Optimisation of acid hydrolysis conditions of choline esters and mass spectrometric determination of total choline in various foods

Yoshinari Hirakawa et al. Sci Rep. .

Abstract

Determining the content of the nutrient choline in foods and obtaining the required amount from the diet are crucial. One way to measure choline in foods is by converting choline esters to free choline via acid hydrolysis, followed by quantifying the total choline, as adopted by the AOAC method (AOAC-Choline); however, certain choline esters are difficult to hydrolyse. Here, we investigated various acid hydrolysis conditions to establish a reliable method for determining the total choline in foods by detecting free choline using highly sensitive and selective mass spectrometry. Hydrolysis in 0.055 mol/L HCl for 8 h in an autoclave (121 °C) was found to be optimal for the hydrolysis of choline esters in various foods. Twenty-four foods, including grains, seed, vegetables, fruits, mushroom, algae, fish, meats, beverage, processed foods, and egg, were measured.
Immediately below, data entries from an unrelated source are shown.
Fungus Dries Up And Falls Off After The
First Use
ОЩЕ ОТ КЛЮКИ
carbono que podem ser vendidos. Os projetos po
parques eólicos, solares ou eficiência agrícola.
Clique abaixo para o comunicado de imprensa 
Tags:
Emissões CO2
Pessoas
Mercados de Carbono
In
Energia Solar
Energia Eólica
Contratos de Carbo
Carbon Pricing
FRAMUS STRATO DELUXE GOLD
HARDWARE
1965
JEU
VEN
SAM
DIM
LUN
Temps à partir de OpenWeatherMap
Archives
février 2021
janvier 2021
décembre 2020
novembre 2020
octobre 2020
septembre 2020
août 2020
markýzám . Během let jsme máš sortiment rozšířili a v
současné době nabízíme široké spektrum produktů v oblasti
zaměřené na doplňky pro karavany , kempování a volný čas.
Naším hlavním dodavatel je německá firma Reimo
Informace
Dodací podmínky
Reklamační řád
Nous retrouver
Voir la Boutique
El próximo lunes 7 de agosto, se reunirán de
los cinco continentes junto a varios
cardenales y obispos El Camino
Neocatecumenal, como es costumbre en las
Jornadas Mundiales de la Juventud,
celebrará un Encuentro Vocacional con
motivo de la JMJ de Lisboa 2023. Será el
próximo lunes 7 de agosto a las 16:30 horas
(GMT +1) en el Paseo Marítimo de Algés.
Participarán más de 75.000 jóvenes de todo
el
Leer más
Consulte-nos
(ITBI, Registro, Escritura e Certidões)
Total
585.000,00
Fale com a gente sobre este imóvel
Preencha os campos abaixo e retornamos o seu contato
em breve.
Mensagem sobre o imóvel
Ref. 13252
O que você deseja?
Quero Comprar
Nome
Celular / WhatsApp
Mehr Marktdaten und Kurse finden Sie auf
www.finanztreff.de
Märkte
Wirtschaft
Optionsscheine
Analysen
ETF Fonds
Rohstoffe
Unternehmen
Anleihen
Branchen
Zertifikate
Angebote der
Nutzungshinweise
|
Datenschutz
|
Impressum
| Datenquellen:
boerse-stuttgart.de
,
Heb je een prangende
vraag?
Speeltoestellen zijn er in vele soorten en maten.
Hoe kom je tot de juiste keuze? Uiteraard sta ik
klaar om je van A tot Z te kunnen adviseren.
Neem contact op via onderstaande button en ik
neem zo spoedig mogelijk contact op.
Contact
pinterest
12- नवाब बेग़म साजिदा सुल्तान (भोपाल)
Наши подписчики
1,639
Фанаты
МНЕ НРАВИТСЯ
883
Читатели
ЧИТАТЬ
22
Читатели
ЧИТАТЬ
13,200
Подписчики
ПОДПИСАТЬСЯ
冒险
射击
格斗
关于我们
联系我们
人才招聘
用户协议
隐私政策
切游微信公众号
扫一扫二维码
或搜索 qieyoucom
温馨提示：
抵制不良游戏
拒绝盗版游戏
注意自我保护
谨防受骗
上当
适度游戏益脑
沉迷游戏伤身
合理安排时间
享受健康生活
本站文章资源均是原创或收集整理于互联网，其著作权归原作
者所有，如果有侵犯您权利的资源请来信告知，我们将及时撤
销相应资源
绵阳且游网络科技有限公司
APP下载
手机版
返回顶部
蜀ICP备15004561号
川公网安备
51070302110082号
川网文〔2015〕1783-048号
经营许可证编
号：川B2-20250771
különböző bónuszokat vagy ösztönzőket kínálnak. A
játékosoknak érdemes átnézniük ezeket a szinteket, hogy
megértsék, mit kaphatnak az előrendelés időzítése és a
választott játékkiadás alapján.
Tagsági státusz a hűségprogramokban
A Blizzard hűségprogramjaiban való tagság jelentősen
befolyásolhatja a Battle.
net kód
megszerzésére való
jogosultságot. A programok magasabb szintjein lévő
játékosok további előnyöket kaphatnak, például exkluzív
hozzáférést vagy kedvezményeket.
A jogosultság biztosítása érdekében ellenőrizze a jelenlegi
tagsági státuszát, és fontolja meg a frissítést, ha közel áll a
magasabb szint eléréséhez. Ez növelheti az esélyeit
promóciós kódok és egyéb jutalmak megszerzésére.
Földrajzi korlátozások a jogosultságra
The trends in the total choline content were consistent with previous reports; however, the choline content was 10-20% higher than that measured using AOAC-Choline. Therefore, re-evaluation of the total choline content in foods using our constructed method is recommended. This reassessment will allow for a more reliable determination of choline intake for maintaining health.

Keywords: Acid hydrolysis; Choline; Choline esters; Liquid chromatograph-tandem mass spectrometry; Total choline; Various foods.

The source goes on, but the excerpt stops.